Smart endpoints and dumb pipes
Is a term evocative of microservices and is a design principle that is tried and tested leveraging asynchronous communication mechanisms over complex system topology.
A design that is as decoupled as possible, choreographed by using RESTFUL and flexible event driven communications instead of a centralised orchestrator.
The two most common methods are using HTTP/S messages with API’s. This is a synchronous protocol, where the clients sends a request and waits for a response. This would usually use a Command Pattern where each request is processed by one service.
The other is lightweight asynchronous messaging protocols such as AMQP. Client code or messages don’t need to wait for a response, simply sending the message to a broker such as RabbitMQ where they then get handled by a separate process. The pub/sub approach is one such mechanism leveraging multiple receivers as the asynchronous nature means each request could be handled by one or more instances of services. The other is event driven communication usually implemented using a services bus with such options available as MassTransit, NServiceBus using queues or Azure Service Bus by using topics and subscriptions.
A comparison between these two approaches can be found here: Queues vs Topics and Subscriptions.
Communication between services
You should try to minimize the communication between your microservices.
The less communication between these, the better. Of course, sometimes you will have to integrate the microservices. The critical rule here is that the communications should be asynchronous and carried out by propagating data asynchronously, not depending on other internal microservices as part of the initial HTTP request/response.

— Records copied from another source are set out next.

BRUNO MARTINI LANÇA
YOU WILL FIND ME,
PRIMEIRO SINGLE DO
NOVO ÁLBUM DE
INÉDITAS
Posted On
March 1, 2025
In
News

You should never depend on synchronous communication between microservices, the goal is for each microservice to be autonomous and available to the client consumer, even if the other services that are part of the application are offline or corrupt. This means your architecture has to be resilient enough to handle when certain services fail
Synchronous operations, will mean performance is impacted. The more you add synchronous dependencies (like query requests) between microservices, the worse the overall response time will be at the client.

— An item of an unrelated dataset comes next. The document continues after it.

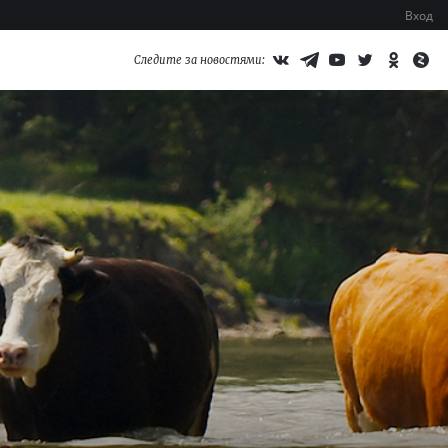
Вход
Следите за новостями:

Microservice versioning, discovery and service registry
The benefits of the microservices model come at the cost of increased operational complexity, due to things like platform heterogeneity, the need for service discovery, and messaging and API call volumes.
A service API will need to change over time. When this happens, and especially when it’s a public API being consumed by multiple applications you cannot force uptake to this new contract. A versioning strategy must be put in place to keep both old and new versions available to your users.
The mediator pattern can split your implementations into independent handlers, and Hypermedia is great for versioning your services.
A service registry is needed as your URLs of each microservice needs to be resolved, wherever it may be running. In the same way DNS resolves an address your services need a unique name to be discoverable too. The service registry pattern is key to keeping your endpoints and service instances up to date.